ACHTUNG: Nerdiges Fachwissen
Die Spurweite, sprich der Abstand zwischen den beiden Fahrschienen, ist, mit 1435 mm in beiden Profilen gleich. Die Größenunterschiede betreffen das sogenannte Lichtraumprofil (Größe der Tunnel und Bauwerke). Ein weiterer Unterschied ist die Stromschiene, die die U-Bahn mit Fahrstrom versorgt. Im Kleinprofil ist sie oben offen und wird durch den Stromabnehmer am Zug von oben bestrichen. Im Großprofil ist sie oben geschlossen und wird von unten bestrichen. Zwar fährt die U-Bahn überall mit 750 Volt Spannung, jedoch ist die Strompolarität beider Profile unterschiedlich. Im Kleinprofil ist sie positiv und im Großprofil ist sie negativ.
Wir sind wieder zurück von unserer kleinen Nerd-Exkursion.
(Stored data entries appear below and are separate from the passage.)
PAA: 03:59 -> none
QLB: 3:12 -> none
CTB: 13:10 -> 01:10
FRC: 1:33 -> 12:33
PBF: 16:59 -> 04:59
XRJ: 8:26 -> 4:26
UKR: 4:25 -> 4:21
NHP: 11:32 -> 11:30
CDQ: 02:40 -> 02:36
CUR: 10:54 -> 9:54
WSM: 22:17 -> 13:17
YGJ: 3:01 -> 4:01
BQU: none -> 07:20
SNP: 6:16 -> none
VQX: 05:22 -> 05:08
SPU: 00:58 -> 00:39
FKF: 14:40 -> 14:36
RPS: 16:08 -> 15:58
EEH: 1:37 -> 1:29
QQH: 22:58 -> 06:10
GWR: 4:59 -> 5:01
Zwischen Großprofil und Kleinprofil gibt es im gesamten U-Bahn-Netz nur zwei Verbindungsstellen. Beide werden hauptsächlich von Arbeitszügen zur Netzpflege, für Baumaßnahmen und für die Zuführung zur Hauptwerkstatt genutzt. Denn neben der „gelben“ U-Bahnflotte für unseren Fahrgastverkehr, gibt es auch noch eine „orangene“ Flotte mit unterschiedlichen Arbeitszügen, die jedoch meistens für unsere Fahrgäste unsichtbar bleiben. Diese sind auf dem gesamten Liniennetz unterwegs, um alles in Stand zu halten und zu überprüfen. Arbeitszüge sind besonders konzipiert, so dass sie sowohl das Kleinprofil als auch das Großprofil befahren können. Entsprechend können sie auch ihre Antriebsenergie auf unterschiedliche Weise beziehen. Bedeutet: Über zwei Stromabnehmer, Diesel, Akku oder Hybrid.
Together forever in die Zukunft (Oder auch: Fazit)
Das Berliner U-Bahnnetz, was ja wie wir nun wissen aus zwei U-Bahnnetzen besteht, muss mit seinen 155 Kilometer Linienlänge, 9 U-Bahnlinien, 175 Bahnhöfen und Millionen an Fahrgästen täglich eine ordentliche Leistung erbringen. Die zwei unterschiedlichen Profile unseres U-Bahnnetzes benötigen eine anspruchsvollere Planung als in anderen Städten. Und jetzt ab in die Diskussion mit euren Berliner Freund*innen.